Sophie Veilleux is a longtime teacher who is now president of the Syndicat d’enseignement de la Haute-Yamaska (SEHY), which represents teachers at French-language schools in the Centre des services scolaire de Val-des-Cerfs (CSSVDC) service area. She said that as far as she knew, teachers had not been consulted while the policy was being developed. “What I deplore is that this kind of thing should be discussed in schools, not imposed,” she told the BCN. “Yes, there are incivility issues and bullying issues, but a lot of students who act out are calling for help, so why don’t we put our energy into providing services [for those children]?”

Eastern Townships School Board (ETSB) board chair Michael Murray said the minister’s strategy was “not an ideal approach.”

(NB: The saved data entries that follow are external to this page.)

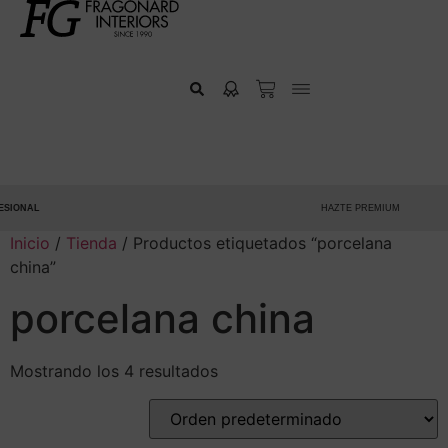
IONAL
HAZTE PREMIUM
Inicio
/
Tienda
/ Productos etiquetados “porcelana
china”
porcelana china
Mostrando los 4 resultados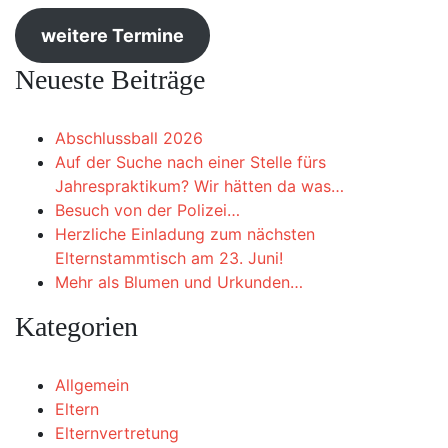
weitere Termine
Neueste Beiträge
Abschlussball 2026
Auf der Suche nach einer Stelle fürs
Jahrespraktikum? Wir hätten da was…
Besuch von der Polizei…
Herzliche Einladung zum nächsten
Elternstammtisch am 23. Juni!
Mehr als Blumen und Urkunden…
Kategorien
Allgemein
Eltern
Elternvertretung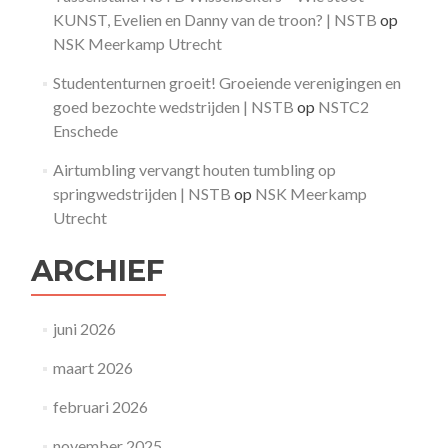
KUNST, Evelien en Danny van de troon? | NSTB
op
NSK Meerkamp Utrecht
Studententurnen groeit! Groeiende verenigingen en
goed bezochte wedstrijden | NSTB
op
NSTC2
Enschede
Airtumbling vervangt houten tumbling op
springwedstrijden | NSTB
op
NSK Meerkamp
Utrecht
ARCHIEF
juni 2026
maart 2026
februari 2026
november 2025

“It downloads all of the responsibility onto the schools,” he said. “We can’t frisk the students coming into school, and we don’t want to be like some schools in New York City where they have metal detectors at the entrance,” he said. “We expect parents will object, because they like to stay in touch with their students during the day.”

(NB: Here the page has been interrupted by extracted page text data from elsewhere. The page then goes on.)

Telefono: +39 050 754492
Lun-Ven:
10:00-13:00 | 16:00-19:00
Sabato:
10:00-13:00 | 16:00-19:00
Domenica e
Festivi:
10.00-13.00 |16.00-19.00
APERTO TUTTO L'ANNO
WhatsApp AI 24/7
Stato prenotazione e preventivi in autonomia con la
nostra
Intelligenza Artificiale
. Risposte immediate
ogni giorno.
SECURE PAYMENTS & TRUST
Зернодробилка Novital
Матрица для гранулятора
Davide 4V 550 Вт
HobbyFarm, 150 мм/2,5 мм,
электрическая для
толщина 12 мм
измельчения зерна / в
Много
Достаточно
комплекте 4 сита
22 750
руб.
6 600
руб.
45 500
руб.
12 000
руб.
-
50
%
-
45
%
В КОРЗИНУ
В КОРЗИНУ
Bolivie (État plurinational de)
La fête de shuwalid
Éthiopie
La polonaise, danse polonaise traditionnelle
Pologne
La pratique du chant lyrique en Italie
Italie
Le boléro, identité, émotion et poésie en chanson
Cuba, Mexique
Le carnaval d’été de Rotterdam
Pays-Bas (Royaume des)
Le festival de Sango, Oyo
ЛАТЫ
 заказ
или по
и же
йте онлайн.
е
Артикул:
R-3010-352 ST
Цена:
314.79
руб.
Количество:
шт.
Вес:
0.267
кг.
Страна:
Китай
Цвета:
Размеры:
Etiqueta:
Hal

Murray said he was concerned that enforcing the policy to the letter would place an additional burden on school staff. “Who is going to supervise a student who has been told to clean up litter – do we have to have an employee following the student?” He also expressed skepticism over the minister’s “SWAT team” proposal, pointing out that a call for retirees to fill teaching jobs during the COVID-19 pandemic “didn’t receive a great response.”

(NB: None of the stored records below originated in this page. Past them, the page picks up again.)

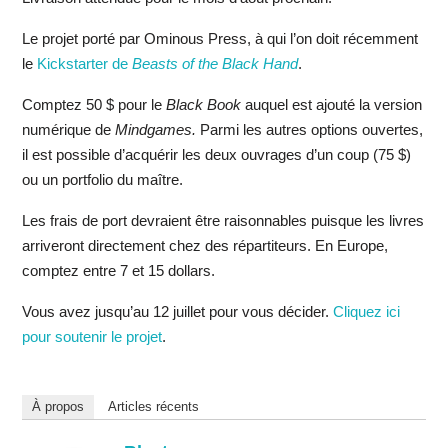
Le projet porté par Ominous Press, à qui l’on doit récemment
le
Kickstarter de
Beasts of the Black Hand
.
Comptez 50 $ pour le
Black Book
auquel est ajouté la version
numérique de
Mindgames.
Parmi les autres options ouvertes,
il est possible d’acquérir les deux ouvrages d’un coup (75 $)
ou un portfolio du maître.
Les frais de port devraient être raisonnables puisque les livres
arriveront directement chez des répartiteurs. En Europe,
comptez entre 7 et 15 dollars.
Vous avez jusqu’au 12 juillet pour vous décider.
Cliquez ici
pour soutenir le projet
.
À propos
Articles récents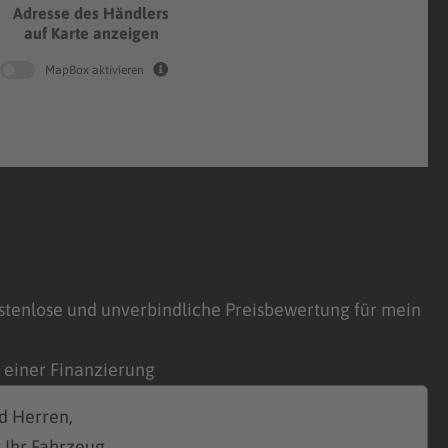
Adresse des Händlers
auf Karte anzeigen
MapBox aktivieren
stenlose und unverbindliche Preisbewertung für mein
n einer Finanzierung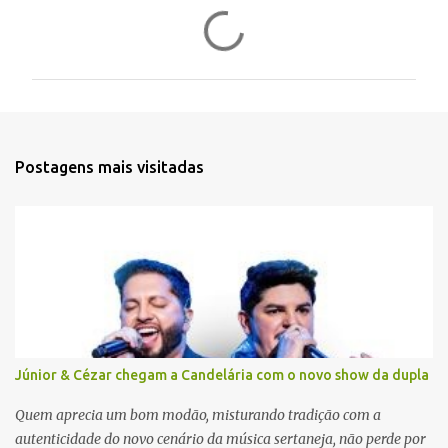
C
o
m
e
n
t
Postagens mais visitadas
á
r
i
o
s
Júnior & Cézar chegam a Candelária com o novo show da dupla
Quem aprecia um bom modão, misturando tradição com a
autenticidade do novo cenário da música sertaneja, não perde por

“These are musings by someone who is unfamiliar with the school system – well-meaning, but ultimately impractical,” he concluded.

Government boosts francisation funding

In a separate announcement last week, Drainville said the government would invest $119.3 million to fund subsidized French language courses for adults, known as francisation, offered by school boards and service centres over the course of the 2025-26 school year. The previous year’s francisation budget was $114.4 million, including $10 million in emergency top-up funding added in December.

Last year, several boards and service centres around the province, including the ETSB and CSSVDC, were forced to shut down their entire adult francisation programs after government funding – pro-rated according to student numbers from three years prior – turned out to be insufficient to meet vastly increased demand. The ETSB’s adult education division heavily promoted the program ahead of the 2024-2025 school year, only to have to shut it down in late November.

Murray said the ETSB expected to be able to reopen some classes with increased funding from the education ministry – “not on the scale of what we had before.”  He said it was too early to tell how many classes would open and where they would be located, although the board is actively recruiting teachers. “The location will depend on funding and where the students are. Adult education is year round, so we start the classes as soon as we have the mechanics together – the budget, the teachers and the students – and we continue until we run out of either funding or students,” he said.